The fight-based approach felt like being a real writer. I was not cowering under my mountain of excuses: I sat in front of the computer shaking in frustration and terror, but I wrote. I felt peculiarly satisfied; I like to be good at things, and I was getting good at fighting. Every time I wrote, I felt like I was triumphing over myself.

Then, at Viable Paradise, I discovered that people liked my writing.

My whole edifice of ruthless battle cracked at its foundations in under five minutes and never recovered. The fighting dissolved into relieved crying. As it happens, trigger states are not actually that fun for me. They may seem fun, but it is the kind of fun that comes with feeling vulnerable and successfully defending myself rather than the kind of fun that comes from feeling confident and happy. “Yay! I’m not dead!” is not the same as “Yay! I’m having a good time!”

There is not actually much virtue in making a Greek tragedy out of sitting down to write. I am not saying that the drama was a conscious choice. It wasn’t. It was a trigger-state choice: I wanted to run. Therefore, I chose to fight, and I felt better fighting than running.

But here is a thing: No matter how viciously you fight, it doesn’t stop you from hurting. It doesn’t make you feel safe.

For me, the better choice is what I’ve been referring to as “sideways.” You see sideways things a lot with writer tricks. At Viable Paradise, Steven Brust explained how he’d worked a play on lines of Hamlet into every chapter of one book in order to move forward, which emphasizes cleverness (especially useful if you are Steven Brust) and reframes writing into a game. M. J. Locke talked about the feeding and care of your Beast, a kind of metaphor for your creative force / muse, which reframes writing into the process of taking care of yourself, and also creates a supportive sort of imaginary friendship with your writing.

Prior to Viable Paradise, I mostly ignored these sideways tricks because my framing wouldn’t permit them. It’s pretty simple: if you think you’re in a survival situation, and someone is suggesting tea and candlelight and maybe a hug to help you wind down, you will probably look at them, if not with hostility, then certainly with contempt. They don’t understand that you are serious.

My latest sideways trick has been, rather than encountering a blank screen and whimpering in terror, focusing on something related: a map for ten minutes here, a nonfiction book there, and then approaching writing again. Also coffee shops. Also talking to people. Whatever diffuses the “this is a confrontation that I am going to win” mindset.

Susan Palwick has explained that storytelling is the opposite of trauma. If this is so, then pushing myself to the point where I am triggered — where I am experiencing a sort of trauma — in order to write is counterproductive. Narrative is what happens when I am healing, not hurting.
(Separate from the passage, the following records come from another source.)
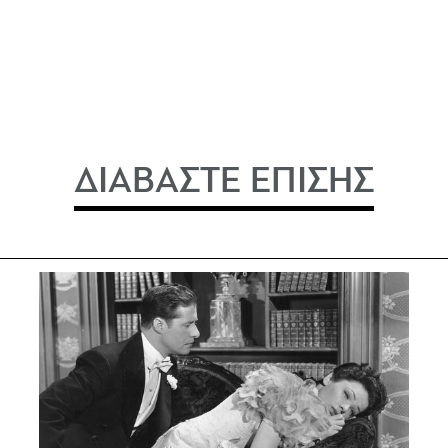
ΔΙΑΒΑΣΤΕ ΕΠΙΣΗΣ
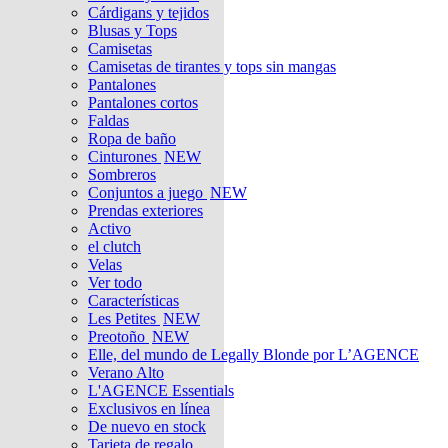
Cárdigans y tejidos
Blusas y Tops
Camisetas
Camisetas de tirantes y tops sin mangas
Pantalones
Pantalones cortos
Faldas
Ropa de baño
Cinturones
NEW
Sombreros
Conjuntos a juego
NEW
Prendas exteriores
Activo
el clutch
Velas
Ver todo
Características
Les Petites
NEW
Preotoño
NEW
Elle, del mundo de Legally Blonde por L’AGENCE
Verano Alto
L'AGENCE Essentials
Exclusivos en línea
De nuevo en stock
Tarjeta de regalo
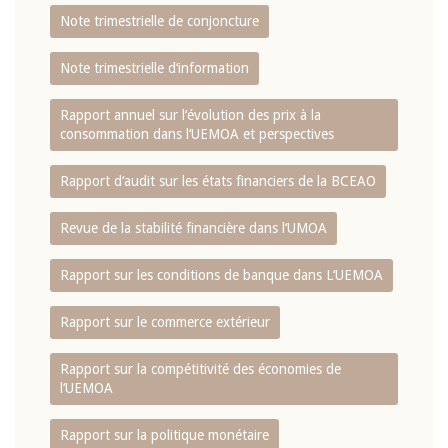
Note trimestrielle de conjoncture
Note trimestrielle d‘information
Rapport annuel sur l‘évolution des prix à la
consommation dans l‘UEMOA et perspectives
Rapport d‘audit sur les états financiers de la BCEAO
Revue de la stabilité financière dans l‘UMOA
Rapport sur les conditions de banque dans L‘UEMOA
Rapport sur le commerce extérieur
Rapport sur la compétitivité des économies de
l‘UEMOA
Rapport sur la politique monétaire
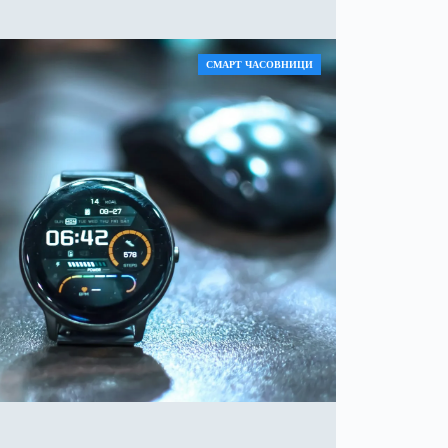
СМАРТ ЧАСОВНИЦИ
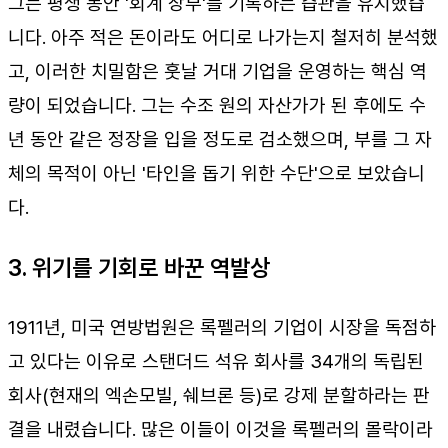
그는 평생 동안 '회계 장부'를 기록하는 습관을 유지했습
니다. 아주 적은 돈이라도 어디로 나가는지 철저히 분석했
고, 이러한 치밀함은 훗날 거대 기업을 운영하는 핵심 역
량이 되었습니다. 그는 수조 원의 자산가가 된 후에도 수
년 동안 같은 정장을 입을 정도로 검소했으며, 부를 그 자
체의 목적이 아닌 '타인을 돕기 위한 수단'으로 보았습니
다.
3. 위기를 기회로 바꾼 역발상
1911년, 미국 연방법원은 록펠러의 기업이 시장을 독점하
고 있다는 이유로 스탠더드 석유 회사를 34개의 독립된
회사(현재의 엑손모빌, 쉐브론 등)로 강제 분할하라는 판
결을 내렸습니다. 많은 이들이 이것을 록펠러의 몰락이라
7 thoughts on “Flight or Flight as Applied to Writing

  1. Excellent post. Sideways tricks are good, I know I have used some in the past but damn if I can think of them now…

  2. Beautiful blog post, Alex. After learning to walk again, it took me several years to appreciate how tea and candlelight could have any function on anything I wanted. It turns out, though, that if we’re to survive more than a week, we have to consider both predators and blood pressure.

    I hope I never contributed to VP being stressful for you. The times we got to chat were wonderful for me.

    1. A little balance in life: not actually a sign of doom and weakness.

      VP was the turning point for my stopping driving myself crazy with stress, not the cause of it. Indeed, the people I’ve met from VP have contributed to my figuring this stuff out. Easier to relax when you feel you belong somewhere.